Another ad from a pro-Cruz super PAC argues Trump, if elected, would support taxpayer-funded, universal health insurance, based on a CBS interview last year in which Trump argued everybody in the country should have coverage.

“First there was HillaryCare, then there was ObamaCare. We can’t afford TrumpCare,” the narrator says in the 30-second spot, part of recently announced, $2.5 million ad buy from the super PAC Keep the Promise I.

The other ad this week by the group -- titled “Extreme” -- suggests Trump would support partial-birth abortion, apparently targeting the evangelicals and other conservatives for which Cruz and Trump are competing.

“Donald Trump is not a conservative because he’s extreme on abortion,” the narrator says at the start of the ad, which ends with a clip of Trump saying in 1999 he is “pro-choice in every respect.”

Trump now says he’s pro-life.

How well the attacks resonate will not be clear until caucus night.

Some political analysts suggest the head-on battle will hurt both Cruz and Trump, which might allow a more “establishment” candidate like Florida Sen. Marco Rubio, Ohio Gov. John Kasich, or New Jersey Gov. Chris Christie to climb.

“There is a decent chance, given their personalities, that they will make each other maximally unattractive and go down in each other’s death embrace,” New York Times columnist David Brooks wrote Tuesday.
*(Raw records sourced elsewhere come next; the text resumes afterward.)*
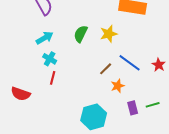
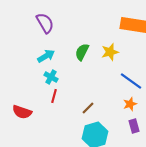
brown line: (106, 69) -> (88, 108), moved
orange star: (118, 86) -> (130, 104), moved

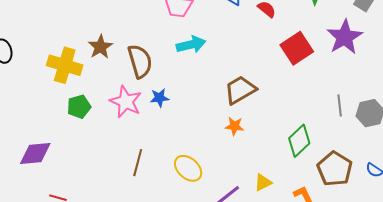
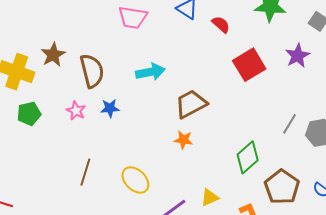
purple star: (345, 37) -> (298, 56), size x0.7
cyan arrow: (191, 45) -> (150, 72), moved
pink star: (126, 102) -> (76, 111), size x0.6
gray line: (340, 106) -> (289, 124), turned 35

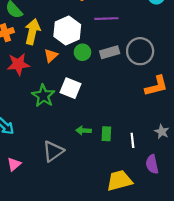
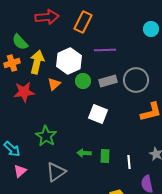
white square: (70, 88) -> (98, 114), moved
green star: (43, 96) -> (46, 136), moved
pink triangle: (14, 164) -> (20, 171), moved

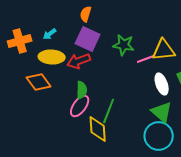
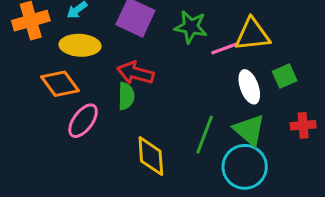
red arrow: (79, 61) -> (135, 73), moved, turned 35
pink ellipse: (80, 106) -> (83, 121), moved
green line: (109, 111) -> (205, 135), moved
Meanwhile, Trump, a master at free TV advertising, is continuing his attacks on Cruz on political shows and on the campaign trail.

Trump called Cruz a “liar” in an MSNBC interview Tuesday. “Nobody likes him,” Trump said.

And Trump continues to question whether Cruz, an American citizen born in Canada, is eligible to run.

“He hit me, I hit him,” Trump said Saturday at a rally in Pella, Iowa. “He has legitimate problems. No one knows if he can run for president. Constitutional lawyers [are] saying he can't. I know he was born on Canadian soil. He's already had two lawsuits filed.”